Sleet pinches and nips at my bare forearms. A cold wind whips at pink flesh and goosebumps form instantaneously. I like the sensation. Just enough discomfort to keep me lucid.
The rest of me is warm. I'm working hard. I've pushed through the fog and woosiness of a hangover; the pounding heart and complaining limbs. Before that I slid out of bed and made a cup of coffee, drowsily doing things in the wrong order; still getting used to new cupboards. Before that I awoke at 05:55, as I have every day on the dot for weeks... an internal alarm that needles the darker recesses of my mind. Instantly awake, seeking the filed away thoughts, bring them to the fore. Not ready for that, I quite literally walked away from them, trapped in the creases of the unmade bed.

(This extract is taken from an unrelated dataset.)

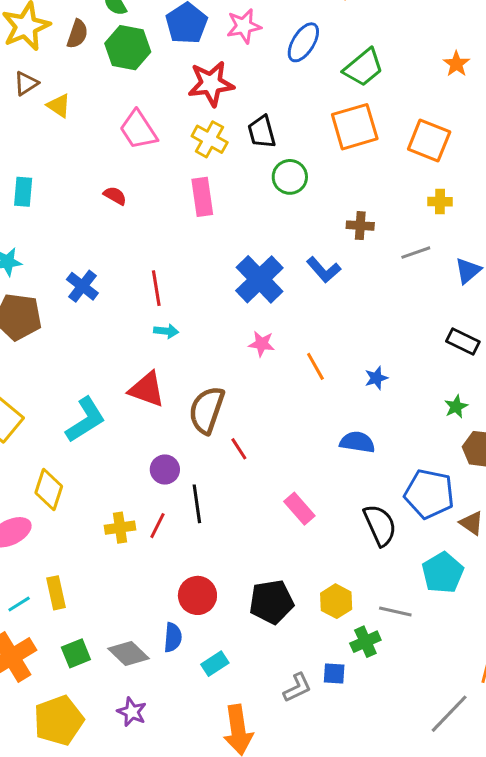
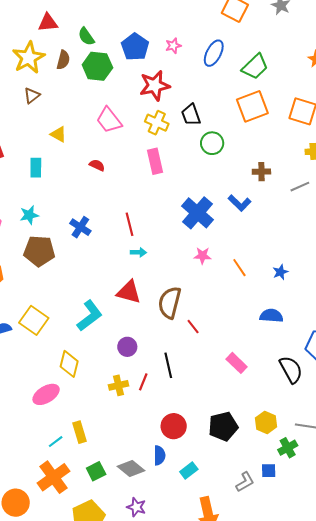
pink star: (244, 26) -> (173, 46), size x0.7
yellow triangle: (59, 106) -> (58, 134), moved
purple circle: (165, 469) -> (127, 347), moved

Out of the door, after more confuddled faffing. Routine hasn't yet been found. Fresh air acts as smelling salts and briefly awakens me. I walk down the ginnel at the bottom of the back yard, breaking into a slow jog, not quite fully committing to what will come. Thirty seconds of tarmac ease me into a semblance of rhythm, which is quickly broken as I step offroad and gently climb. Ooph. Nausea washes over me and I pitter patter onwards, borderline jogging on the spot. Ducking off down the first available singletrack brings relief. I'm forced to concentrate as I accelerate through tight arcs, skip over roots, hop from rock to rock. I'm playing, I'm distracted, I'm happy.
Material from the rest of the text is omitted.